Chinese-American physicist

Xiao-Gang Wen (文小刚 (文小剛, Wén Xiǎogāng); born November 26, 1961) is a Chinese-American physicist. He is a Cecil and Ida Green Professor of Physics at the Massachusetts Institute of Technology and Distinguished Visiting Research Chair at the Perimeter Institute for Theoretical Physics. His expertise is in condensed matter theory in strongly correlated electronic systems. In Oct. 2016, he was awarded the Oliver E. Buckley Condensed Matter Prize.
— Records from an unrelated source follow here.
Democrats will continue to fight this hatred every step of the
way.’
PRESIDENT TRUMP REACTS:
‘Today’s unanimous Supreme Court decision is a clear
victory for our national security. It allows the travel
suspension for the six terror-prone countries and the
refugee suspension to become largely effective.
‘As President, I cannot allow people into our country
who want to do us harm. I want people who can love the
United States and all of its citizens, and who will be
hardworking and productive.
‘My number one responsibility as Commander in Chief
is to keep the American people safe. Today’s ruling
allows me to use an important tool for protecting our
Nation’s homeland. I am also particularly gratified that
He is the author of a book in advanced quantum many-body theory entitled Quantum Field Theory of Many-body Systems: From the Origin of Sound to an Origin of Light and Electrons (Oxford University Press, 2004).

==Early life and education==
Wen attended the University of Science and Technology of China and earned a B.S. in Physics in 1982.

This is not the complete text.